Annotation - 碁峰資訊epaper.gotop.com.tw/pdf/A155.pdf · Retention meta-annotation Java annotation annotation class class Java virtual machine annotation class class annotation

Annotation consistency using annotation intersections

Committee for Advanced Therapies (CAT) · Committee for Advanced Therapies (CAT) EMA/CAT/305411/2017 Page 3/24 . 4.1.4. Allogeneic human umbilical cord blood -derived mesenchymal

DRAFT - Version 1/27/2014 - Annotation Studio · Type your annotation into the Annotation Editor. !!!!! 3.5 Tags and privacy options! Below the annotation ﬁeld in the Annotation

CAT Advanced series Circuit Breaker Analyzers & Timers

Advanced English I: The Five People Eddie Meets in Heaven€¦ · · 2016-05-16Advanced English I: Summer Reading Annotation Guide Advanced English I: The Five People Eddie Meets

NCBI’s Genome Annotation: Overview Incremental processing Re-annotation ( batch ) Post-annotation review Case studies NOTE: limiting discussion to annotation.

Pathema Burkholderia Annotation Jamboree: Introduction to Annotation Jamboree

Nyan Cat Advanced Piano Sheet Music

Annotation. Traditional genome annotation BLAST Similarities.

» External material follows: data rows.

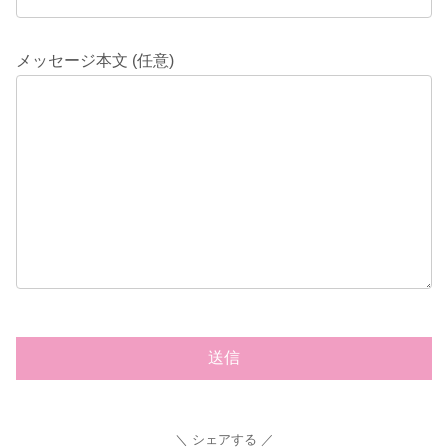
メッセージ本文 (任意)
シェアする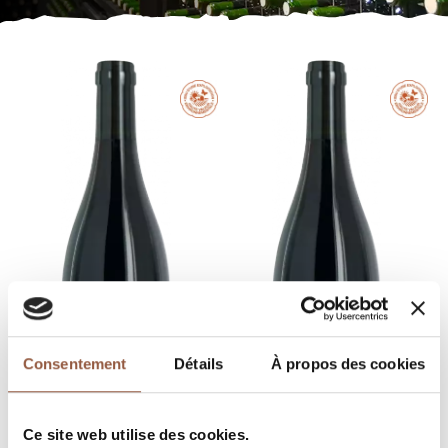
Consentement
Détails
À propos des cookies
Ce site web utilise des cookies.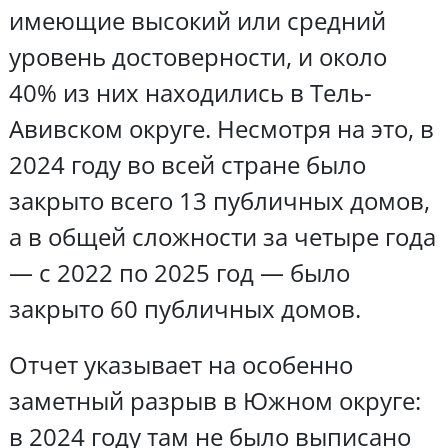
имеющие высокий или средний
уровень достоверности, и около
40% из них находились в Тель-
Авивском округе. Несмотря на это, в
2024 году во всей стране было
закрыто всего 13 публичных домов,
а в общей сложности за четыре года
— с 2022 по 2025 год — было
закрыто 60 публичных домов.
Отчет указывает на особенно
заметный разрыв в Южном округе:
в 2024 году там не было выписано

Formal Model and Conceptual Architecture of the Annotation ...ferro/papers/2004/PhD2004-F.pdfASI Annotation Service Integrator ASM Annotation Storing Manager ATIM Annotation Textual

Advanced Cat Herding - Newcity · Advanced Cat Herding (Pre-Release v0.4) Introduction You’ve heard it before—“like herding cats” is a favorite simile for getting any group

An annotation dataset facilitates automatic annotation of ... · An annotation . dataset facilitates. automatic annotation of whole-brain activity imaging of . C. elegans. Author.